Topological superconductors are a newly discovered class of materials with features uniquely advantageous for quantum computing. They have lately generated an immense amount of attention due to the possibility of them having effective Majorana fermions at surfaces, vortices, and other defects. Approximately one can say that a Majorana fermion is half an electron, or more accurately, in a system with Majorana fermions the wave function of an electron has split up into two separate parts. This non-local property of two Majorana fermions can be used for exceptionally fault-tolerant quantum computing. A quantum computer uses the quantum nature of matter to represent data and preform calculations and can be exponentially faster than any classical supercomputer. However, quantum systems are generally extremely sensitive to disturbances and we are still far from being able to construct useful quantum computers. Topological superconductors with Majorana fermions avoid this extreme sensitivity by using the non-local nature of the Majorana fermions, which automatically make them very robust.

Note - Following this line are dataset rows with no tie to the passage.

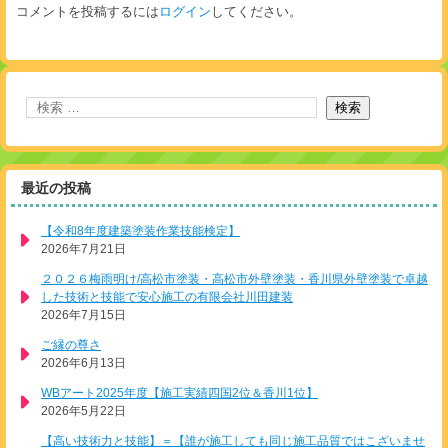
コメントを投稿するには
ログイン
してください。
最近の投稿
【令和8年度建築塗装作業技能検定】
2026年7月21日
２０２６梅雨明け/高松市塗装・高松市外壁塗装・香川県外壁塗装で卓越
した技術と技能で安心施工の有限会社川田建装
2026年7月15日
ご縁の尊さ
2026年6月13日
WBアート2025年度【施工実績四国2位＆香川1位】
2026年5月22日
【高い技術力と技能】＝【誰が施工しても同じ施工品質ではこざいませ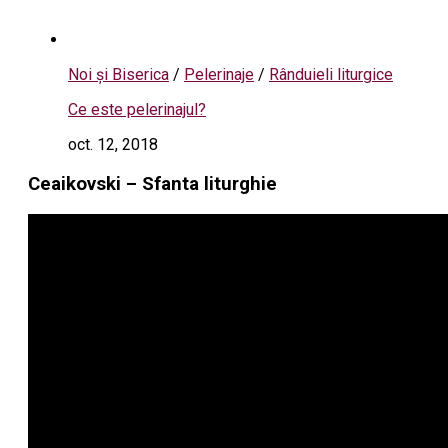
Noi și Biserica
/
Pelerinaje
/
Rânduieli liturgice
Ce este pelerinajul?
oct. 12, 2018
Ceaikovski – Sfanta liturghie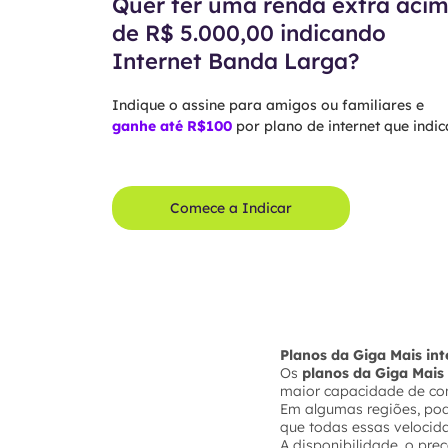
Quer ter uma renda extra aci
de R$ 5.000,00 indicando
Internet Banda Larga?
Indique o assine para amigos ou familiares e
ganhe até R$100
por plano de internet que indica
Comece a Indicar
Planos da Giga Mais i
Os
planos da Giga Mais 
maior capacidade de co
Em algumas regiões, po
que todas essas velocid
A disponibilidade, o pre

The goals of this project are to theoretically 1) discover new and experimentally viable topological superconductors with Majorana fermions and 2) determine the properties of the Majorana fermions and the conditions necessary for feasible topological quantum computation in real materials. The project will focus both on the currently most promising topological superconductors found in superconducting hybrid structures of well-known spin-orbit coupled materials and on discovering new topological superconductors in graphene and related materials.

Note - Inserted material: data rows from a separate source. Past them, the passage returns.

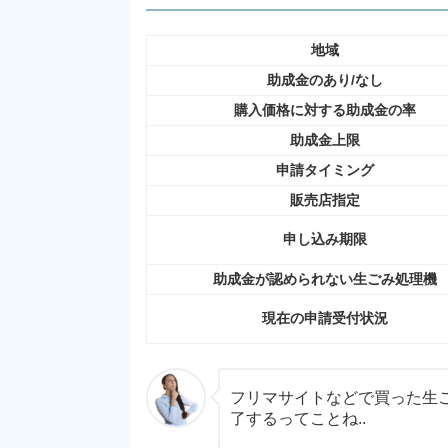
地域
助成金のあり/なし
購入価格に対する助成金の率
助成金上限
申請タイミング
販売店指定
申し込み期限
助成金が認められない生ごみ処理機
現在の申請受付状況
フリマサイトなどで買った生
了するってことね..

We already have many years of experience studying these types of systems using a microscopic lattice tight-binding Bogoliubov-de Gennes formalism, which is ideally suited for an accurate description of the superconducting state in topological superconductor with Majorana fermions. Thanks to medium SNIC grants, we have during the last years investigated a range of systems. The method usually involves diagonalizing large matrices and we often need to find a self-consistent solution for superconductivity, which requires us to find all eigenvalues. We have, however, recently developed a much more efficient way of treating these types of systems using a Chebychev expansion of the Green’s functions. The large advantage of this approach is that it avoids full diagonalization of large matrices, which scales at N^6 with N being the number of lattice sites, but instead we get a (A+BN)*N scaling, with A and B being constants. Thus we can go to significantly larger lattice sizes and thus get more realistic results for a wide variety of systems. This scaling is possible thanks to a sparse format and matrix-vector multiplications instead of full diagonalization.